Task goal:
Take every record and write it out again exactly, with no images included.

┄┄┄┄┄┄┄┄┄┄┄┄┄┄┄┄┄┄┄┄

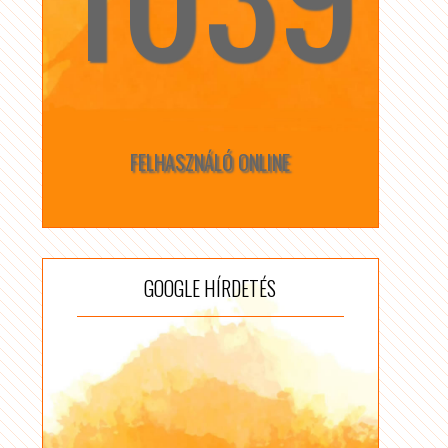
FELHASZNÁLÓ ONLINE
GOOGLE HÍRDETÉS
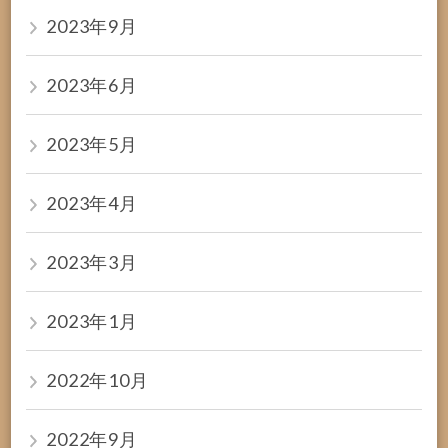
2023年9月
2023年6月
2023年5月
2023年4月
2023年3月
2023年1月
2022年10月
2022年9月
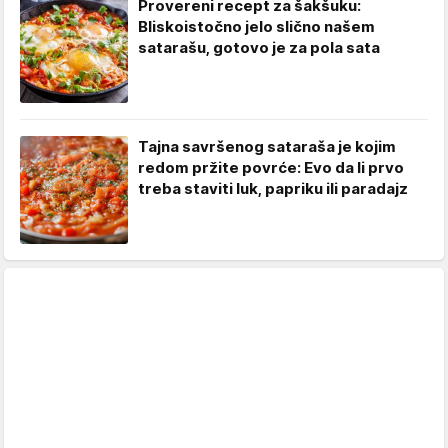
Provereni recept za šakšuku:
Bliskoistočno jelo slično našem
satarašu, gotovo je za pola sata
Tajna savršenog sataraša je kojim
redom pržite povrće: Evo da li prvo
treba staviti luk, papriku ili paradajz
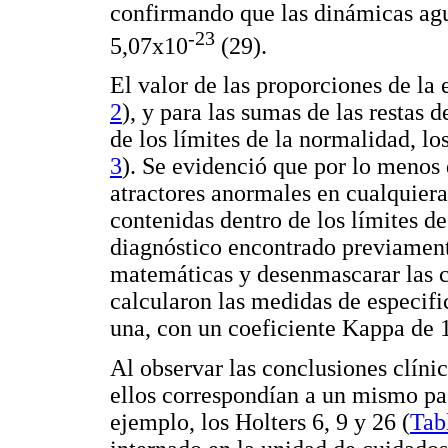
confirmando que las dinámicas agu
-23
5,07x10
(29).
El valor de las proporciones de la 
2
), y para las sumas de las restas 
de los límites de la normalidad, los
3
). Se evidenció que por lo menos 
atractores anormales en cualquiera
contenidas dentro de los límites 
diagnóstico encontrado previamente
matemáticas y desenmascarar las co
calcularon las medidas de especifi
una, con un coeficiente Kappa de 
Al observar las conclusiones clínic
ellos correspondían a un mismo pac
ejemplo, los Holters 6, 9 y 26 (
Tab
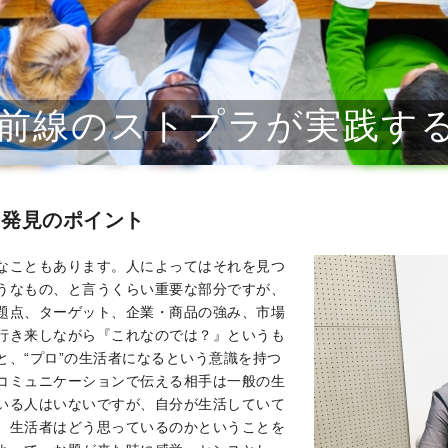
20最前線のストプラが実践す
ト発見のポイント
なこともあります。人によってはそれを見つ
うなもの、と言うくらい重要な部分ですが、
題点、ターゲット、企業・商品の強み、市場
行き来しながら『これなのでは？』というも
と、“プロ”の生活者になるという意識を持つ
コミュニケーションで伝える相手は一般の生
いる人はいないですが、自分が生活していて
、生活者はどう思っているのかということを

┄┄┄┄┄┄┄┄┄┄┄┄┄┄┄┄┄┄┄┄

Response area:
FELHASZNÁLÓ ONLINE
GOOGLE HÍRDETÉS
2023年9月
2023年6月
2023年5月
2023年4月
2023年3月
2023年1月
2022年10月
2022年9月
Provereni recept za šakšuku:
Bliskoistočno jelo slično našem
satarašu, gotovo je za pola sata
Tajna savršenog sataraša je kojim
redom pržite povrće: Evo da li prvo
treba staviti luk, papriku ili paradajz
confirmando que las dinámicas agu
-23
5,07x10
(29).
El valor de las proporciones de la 
2
), y para las sumas de las restas 
de los límites de la normalidad, los
3
). Se evidenció que por lo menos 
atractores anormales en cualquiera
contenidas dentro de los límites 
diagnóstico encontrado previamente
matemáticas y desenmascarar las co
calcularon las medidas de especifi
una, con un coeficiente Kappa de 
Al observar las conclusiones clínic
ellos correspondían a un mismo pac
ejemplo, los Holters 6, 9 y 26 (
Tab
20最前線のストプラが実践す
ト発見のポイント
なこともあります。人によってはそれを見つ
うなもの、と言うくらい重要な部分ですが、
題点、ターゲット、企業・商品の強み、市場
行き来しながら『これなのでは？』というも
と、“プロ”の生活者になるという意識を持つ
コミュニケーションで伝える相手は一般の生
いる人はいないですが、自分が生活していて
、生活者はどう思っているのかということを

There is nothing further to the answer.